- [Material for this task]
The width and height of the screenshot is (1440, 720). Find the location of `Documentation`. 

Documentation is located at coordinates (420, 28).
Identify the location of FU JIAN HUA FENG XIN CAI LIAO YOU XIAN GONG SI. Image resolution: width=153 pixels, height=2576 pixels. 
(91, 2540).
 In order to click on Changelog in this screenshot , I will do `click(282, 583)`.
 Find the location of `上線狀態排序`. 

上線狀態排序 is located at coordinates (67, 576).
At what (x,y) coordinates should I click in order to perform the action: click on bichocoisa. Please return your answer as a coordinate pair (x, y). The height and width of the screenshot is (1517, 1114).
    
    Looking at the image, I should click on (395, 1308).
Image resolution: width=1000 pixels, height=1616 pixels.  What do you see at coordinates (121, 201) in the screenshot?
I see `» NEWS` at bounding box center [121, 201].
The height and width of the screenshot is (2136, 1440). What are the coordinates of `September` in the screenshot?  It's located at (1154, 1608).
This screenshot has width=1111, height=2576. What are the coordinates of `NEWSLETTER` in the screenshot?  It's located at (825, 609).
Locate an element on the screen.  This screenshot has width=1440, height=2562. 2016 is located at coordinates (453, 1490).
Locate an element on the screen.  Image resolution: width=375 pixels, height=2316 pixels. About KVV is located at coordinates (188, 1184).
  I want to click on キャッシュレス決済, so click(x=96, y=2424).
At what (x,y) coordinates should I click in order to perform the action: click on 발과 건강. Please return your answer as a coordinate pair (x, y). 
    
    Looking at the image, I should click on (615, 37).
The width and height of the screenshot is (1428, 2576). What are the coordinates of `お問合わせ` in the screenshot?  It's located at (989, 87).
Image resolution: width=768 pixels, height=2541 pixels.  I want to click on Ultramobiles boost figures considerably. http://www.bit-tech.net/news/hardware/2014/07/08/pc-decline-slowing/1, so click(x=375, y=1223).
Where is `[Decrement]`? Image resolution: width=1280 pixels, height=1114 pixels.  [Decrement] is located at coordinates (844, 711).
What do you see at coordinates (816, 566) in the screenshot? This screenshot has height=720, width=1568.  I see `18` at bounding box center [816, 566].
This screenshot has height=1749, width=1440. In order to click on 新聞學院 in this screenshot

- [What is being asked] Nothing in the data may differ; print all of it exactly as written.

- [Task answer]
The width and height of the screenshot is (1440, 720). Find the location of `Documentation`. 

Documentation is located at coordinates (420, 28).
Identify the location of FU JIAN HUA FENG XIN CAI LIAO YOU XIAN GONG SI. Image resolution: width=153 pixels, height=2576 pixels. 
(91, 2540).
 In order to click on Changelog in this screenshot , I will do `click(282, 583)`.
 Find the location of `上線狀態排序`. 

上線狀態排序 is located at coordinates (67, 576).
At what (x,y) coordinates should I click in order to perform the action: click on bichocoisa. Please return your answer as a coordinate pair (x, y). The height and width of the screenshot is (1517, 1114).
    
    Looking at the image, I should click on (395, 1308).
Image resolution: width=1000 pixels, height=1616 pixels.  What do you see at coordinates (121, 201) in the screenshot?
I see `» NEWS` at bounding box center [121, 201].
The height and width of the screenshot is (2136, 1440). What are the coordinates of `September` in the screenshot?  It's located at (1154, 1608).
This screenshot has width=1111, height=2576. What are the coordinates of `NEWSLETTER` in the screenshot?  It's located at (825, 609).
Locate an element on the screen.  This screenshot has width=1440, height=2562. 2016 is located at coordinates (453, 1490).
Locate an element on the screen.  Image resolution: width=375 pixels, height=2316 pixels. About KVV is located at coordinates (188, 1184).
  I want to click on キャッシュレス決済, so click(x=96, y=2424).
At what (x,y) coordinates should I click in order to perform the action: click on 발과 건강. Please return your answer as a coordinate pair (x, y). 
    
    Looking at the image, I should click on (615, 37).
The width and height of the screenshot is (1428, 2576). What are the coordinates of `お問合わせ` in the screenshot?  It's located at (989, 87).
Image resolution: width=768 pixels, height=2541 pixels.  I want to click on Ultramobiles boost figures considerably. http://www.bit-tech.net/news/hardware/2014/07/08/pc-decline-slowing/1, so click(x=375, y=1223).
Where is `[Decrement]`? Image resolution: width=1280 pixels, height=1114 pixels.  [Decrement] is located at coordinates (844, 711).
What do you see at coordinates (816, 566) in the screenshot? This screenshot has height=720, width=1568.  I see `18` at bounding box center [816, 566].
This screenshot has height=1749, width=1440. In order to click on 新聞學院 in this screenshot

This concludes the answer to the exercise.